Saved entries

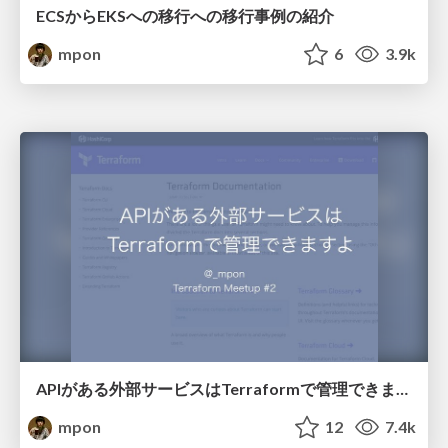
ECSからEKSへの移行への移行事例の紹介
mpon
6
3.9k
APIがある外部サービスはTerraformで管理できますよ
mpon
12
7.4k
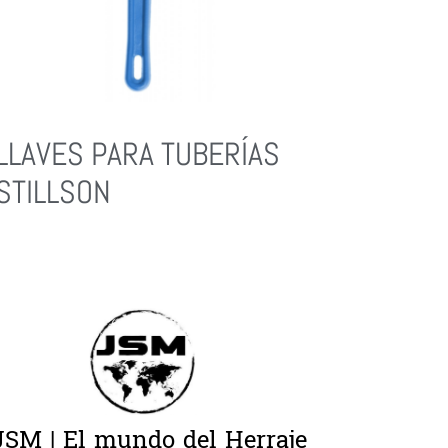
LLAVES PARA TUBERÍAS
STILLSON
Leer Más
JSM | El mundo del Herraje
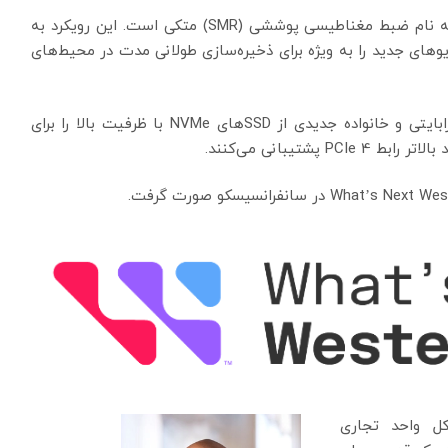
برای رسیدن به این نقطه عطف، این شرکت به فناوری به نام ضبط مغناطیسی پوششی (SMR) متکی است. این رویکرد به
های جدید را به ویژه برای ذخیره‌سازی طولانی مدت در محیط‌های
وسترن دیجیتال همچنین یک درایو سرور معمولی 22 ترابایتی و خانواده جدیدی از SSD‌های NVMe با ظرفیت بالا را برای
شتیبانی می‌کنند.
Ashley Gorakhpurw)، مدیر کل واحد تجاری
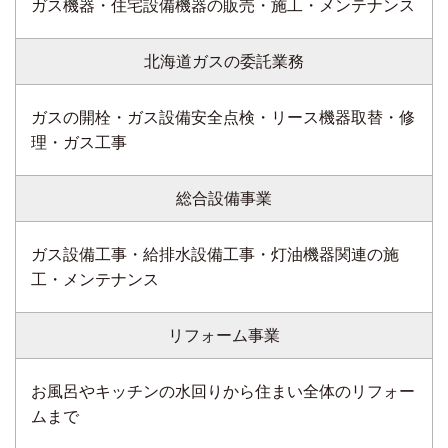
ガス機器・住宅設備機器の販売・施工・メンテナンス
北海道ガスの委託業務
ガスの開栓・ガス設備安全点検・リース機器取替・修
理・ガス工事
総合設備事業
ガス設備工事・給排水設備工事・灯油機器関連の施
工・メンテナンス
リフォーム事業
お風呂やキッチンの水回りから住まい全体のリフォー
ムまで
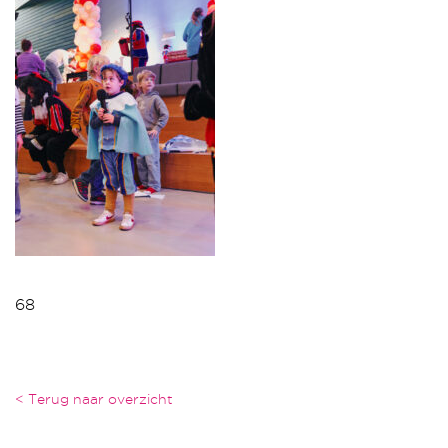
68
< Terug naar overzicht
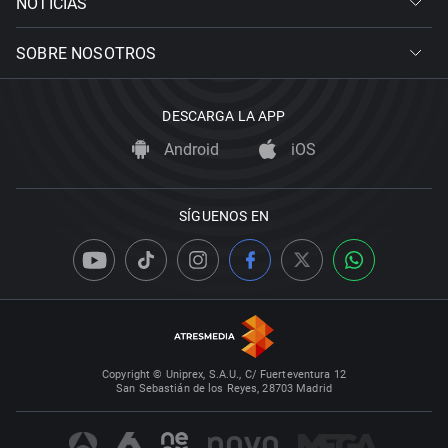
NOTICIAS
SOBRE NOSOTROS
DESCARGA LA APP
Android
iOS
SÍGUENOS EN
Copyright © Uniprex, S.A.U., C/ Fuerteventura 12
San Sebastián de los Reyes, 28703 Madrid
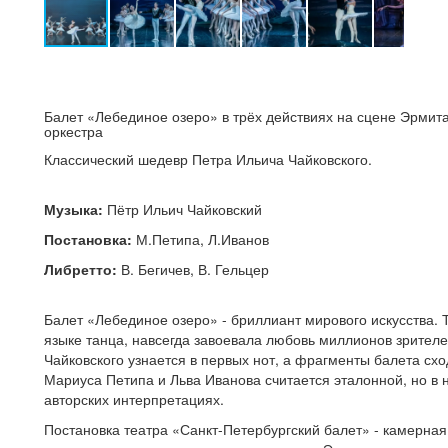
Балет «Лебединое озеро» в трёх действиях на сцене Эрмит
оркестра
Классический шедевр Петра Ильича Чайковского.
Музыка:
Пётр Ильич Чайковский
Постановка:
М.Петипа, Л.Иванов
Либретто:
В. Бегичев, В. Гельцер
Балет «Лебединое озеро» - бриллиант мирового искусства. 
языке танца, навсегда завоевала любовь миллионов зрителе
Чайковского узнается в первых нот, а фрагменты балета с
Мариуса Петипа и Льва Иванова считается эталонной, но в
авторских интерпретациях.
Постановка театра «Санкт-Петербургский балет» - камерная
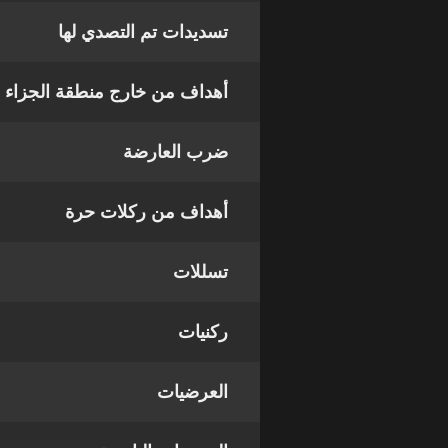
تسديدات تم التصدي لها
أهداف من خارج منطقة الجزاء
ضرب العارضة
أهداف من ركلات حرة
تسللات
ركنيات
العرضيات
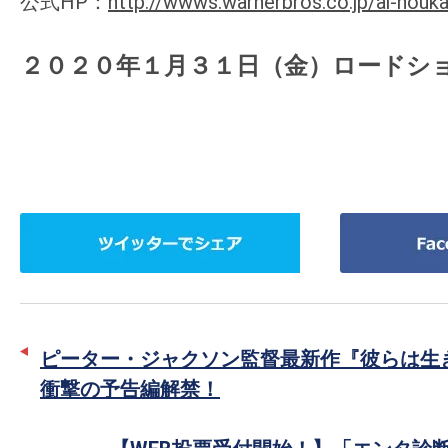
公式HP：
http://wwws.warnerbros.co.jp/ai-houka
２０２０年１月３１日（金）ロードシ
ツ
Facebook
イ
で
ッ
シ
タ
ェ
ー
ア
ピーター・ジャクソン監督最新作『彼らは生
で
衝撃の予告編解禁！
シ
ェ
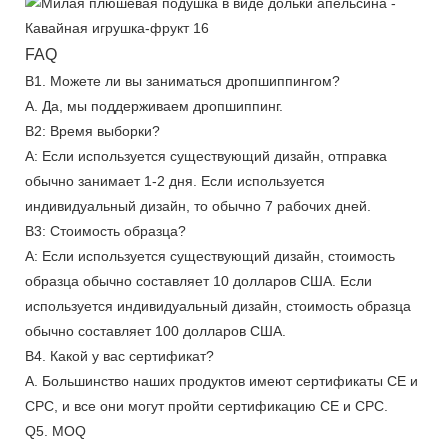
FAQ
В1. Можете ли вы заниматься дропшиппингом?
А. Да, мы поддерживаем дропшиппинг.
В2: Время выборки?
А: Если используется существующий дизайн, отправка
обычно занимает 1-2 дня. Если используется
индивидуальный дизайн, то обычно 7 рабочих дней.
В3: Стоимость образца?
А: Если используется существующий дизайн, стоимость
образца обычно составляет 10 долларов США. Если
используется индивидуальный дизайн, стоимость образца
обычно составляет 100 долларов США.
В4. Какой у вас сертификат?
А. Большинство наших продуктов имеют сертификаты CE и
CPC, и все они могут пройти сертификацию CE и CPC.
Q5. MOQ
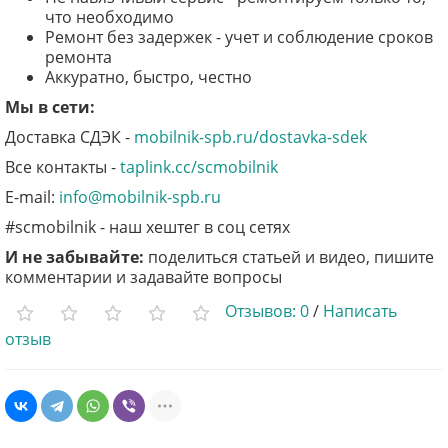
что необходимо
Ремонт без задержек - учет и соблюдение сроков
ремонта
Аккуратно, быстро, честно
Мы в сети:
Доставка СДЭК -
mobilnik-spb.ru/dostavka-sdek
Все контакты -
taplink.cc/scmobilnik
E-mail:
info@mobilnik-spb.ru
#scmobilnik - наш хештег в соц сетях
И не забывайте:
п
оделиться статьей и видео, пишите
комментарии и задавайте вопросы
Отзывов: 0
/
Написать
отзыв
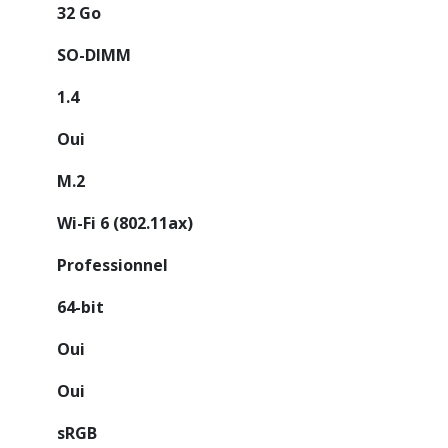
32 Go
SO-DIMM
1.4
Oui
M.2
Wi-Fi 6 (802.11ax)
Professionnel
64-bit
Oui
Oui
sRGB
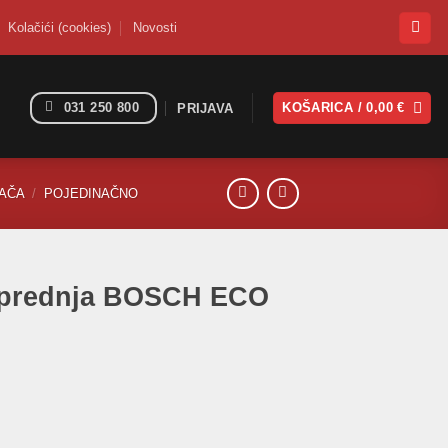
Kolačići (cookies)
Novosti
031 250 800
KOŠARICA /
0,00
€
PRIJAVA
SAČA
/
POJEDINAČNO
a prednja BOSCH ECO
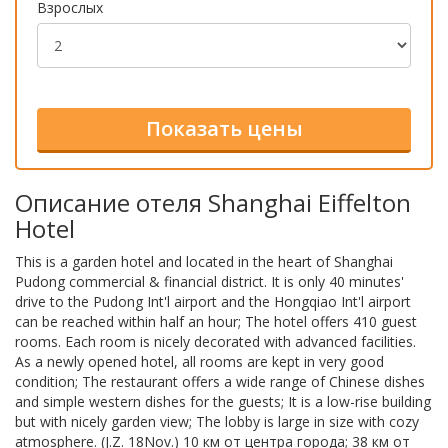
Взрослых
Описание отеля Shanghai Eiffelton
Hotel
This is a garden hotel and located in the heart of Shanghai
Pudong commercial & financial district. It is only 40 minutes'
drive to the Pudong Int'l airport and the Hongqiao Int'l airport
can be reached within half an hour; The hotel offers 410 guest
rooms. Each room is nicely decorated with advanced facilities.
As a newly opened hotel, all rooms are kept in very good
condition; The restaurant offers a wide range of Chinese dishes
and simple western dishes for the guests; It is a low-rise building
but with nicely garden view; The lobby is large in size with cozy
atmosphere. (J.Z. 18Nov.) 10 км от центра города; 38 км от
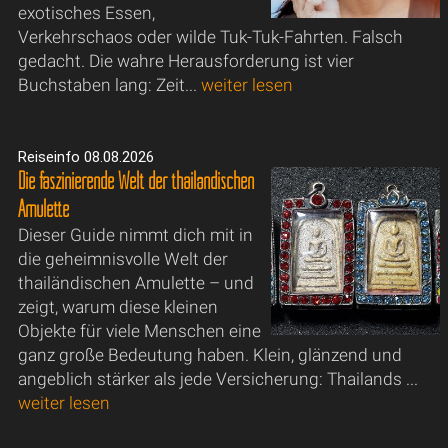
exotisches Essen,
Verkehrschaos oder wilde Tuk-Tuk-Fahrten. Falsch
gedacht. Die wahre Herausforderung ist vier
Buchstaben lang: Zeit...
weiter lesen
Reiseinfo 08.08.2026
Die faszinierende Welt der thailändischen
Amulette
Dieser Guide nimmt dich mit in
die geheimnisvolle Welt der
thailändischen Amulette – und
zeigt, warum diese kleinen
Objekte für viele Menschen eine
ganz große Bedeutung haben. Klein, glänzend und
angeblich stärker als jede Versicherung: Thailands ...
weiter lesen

- _Task to carry out_
Copy each line above precisely, dropping the pictures.

- _Answer to this task_
ECSからEKSへの移行への移行事例の紹介
mpon
6
3.9k
APIがある外部サービスはTerraformで管理できますよ
mpon
12
7.4k
LLAVES PARA TUBERÍAS
STILLSON
Leer Más
JSM | El mundo del Herraje
برای رسیدن به این نقطه عطف، این شرکت به فناوری به نام ضبط مغناطیسی پوششی (SMR) متکی است. این رویکرد به
های جدید را به ویژه برای ذخیره‌سازی طولانی مدت در محیط‌های
وسترن دیجیتال همچنین یک درایو سرور معمولی 22 ترابایتی و خانواده جدیدی از SSD‌های NVMe با ظرفیت بالا را برای
شتیبانی می‌کنند.
Ashley Gorakhpurw)، مدیر کل واحد تجاری
ガス機器・住宅設備機器の販売・施工・メンテナンス
北海道ガスの委託業務
ガスの開栓・ガス設備安全点検・リース機器取替・修
理・ガス工事
総合設備事業
ガス設備工事・給排水設備工事・灯油機器関連の施
工・メンテナンス
リフォーム事業
お風呂やキッチンの水回りから住まい全体のリフォー
ムまで
68
< Terug naar overzicht
NOTICIAS
SOBRE NOSOTROS
DESCARGA LA APP
Android
iOS
SÍGUENOS EN
Copyright © Uniprex, S.A.U., C/ Fuerteventura 12
San Sebastián de los Reyes, 28703 Madrid
Балет «Лебединое озеро» в трёх действиях на сцене Эрмит
оркестра
Классический шедевр Петра Ильича Чайковского.
Музыка:
Пётр Ильич Чайковский
Постановка:
М.Петипа, Л.Иванов
Либретто:
В. Бегичев, В. Гельцер
Балет «Лебединое озеро» - бриллиант мирового искусства. 
языке танца, навсегда завоевала любовь миллионов зрителе
Чайковского узнается в первых нот, а фрагменты балета с
Мариуса Петипа и Льва Иванова считается эталонной, но в
авторских интерпретациях.
Постановка театра «Санкт-Петербургский балет» - камерная
تسديدات تم التصدي لها
أهداف من خارج منطقة الجزاء
ضرب العارضة
أهداف من ركلات حرة
تسللات
ركنيات
العرضيات
公式HP：
http://wwws.warnerbros.co.jp/ai-houka
２０２０年１月３１日（金）ロードシ
ツ
Facebook
イ
で
ッ
シ
タ
ェ
ー
ア
ピーター・ジャクソン監督最新作『彼らは生
で
衝撃の予告編解禁！
シ
ェ
FAQ
В1. Можете ли вы заниматься дропшиппингом?
А. Да, мы поддерживаем дропшиппинг.
В2: Время выборки?
А: Если используется существующий дизайн, отправка
обычно занимает 1-2 дня. Если используется
индивидуальный дизайн, то обычно 7 рабочих дней.
В3: Стоимость образца?
А: Если используется существующий дизайн, стоимость
образца обычно составляет 10 долларов США. Если
используется индивидуальный дизайн, стоимость образца
обычно составляет 100 долларов США.
В4. Какой у вас сертификат?
А. Большинство наших продуктов имеют сертификаты CE и
CPC, и все они могут пройти сертификацию CE и CPC.
Q5. MOQ
что необходимо
Ремонт без задержек - учет и соблюдение сроков
ремонта
Аккуратно, быстро, честно
Мы в сети:
Доставка СДЭК -
mobilnik-spb.ru/dostavka-sdek
Все контакты -
taplink.cc/scmobilnik
E-mail:
info@mobilnik-spb.ru
#scmobilnik - наш хештег в соц сетях
И не забывайте:
п
оделиться статьей и видео, пишите
комментарии и задавайте вопросы
Отзывов: 0
/
Написать
отзыв
32 Go
SO-DIMM
1.4
Oui
M.2
Wi-Fi 6 (802.11ax)
Professionnel
64-bit
Oui
Oui
sRGB
Kolačići (cookies)
Novosti
031 250 800
KOŠARICA /
0,00
€
PRIJAVA
SAČA
/
POJEDINAČNO
a prednja BOSCH ECO
Взрослых
Описание отеля Shanghai Eiffelton
Hotel
This is a garden hotel and located in the heart of Shanghai
Pudong commercial & financial district. It is only 40 minutes'
drive to the Pudong Int'l airport and the Hongqiao Int'l airport
can be reached within half an hour; The hotel offers 410 guest
rooms. Each room is nicely decorated with advanced facilities.
As a newly opened hotel, all rooms are kept in very good
condition; The restaurant offers a wide range of Chinese dishes
and simple western dishes for the guests; It is a low-rise building
but with nicely garden view; The lobby is large in size with cozy
atmosphere. (J.Z. 18Nov.) 10 км от центра города; 38 км от
exotisches Essen,
Verkehrschaos oder wilde Tuk-Tuk-Fahrten. Falsch
gedacht. Die wahre Herausforderung ist vier
Buchstaben lang: Zeit...
weiter lesen
Reiseinfo 08.08.2026
Die faszinierende Welt der thailändischen
Amulette
Dieser Guide nimmt dich mit in
die geheimnisvolle Welt der
thailändischen Amulette – und
zeigt, warum diese kleinen
Objekte für viele Menschen eine
ganz große Bedeutung haben. Klein, glänzend und
angeblich stärker als jede Versicherung: Thailands ...
weiter lesen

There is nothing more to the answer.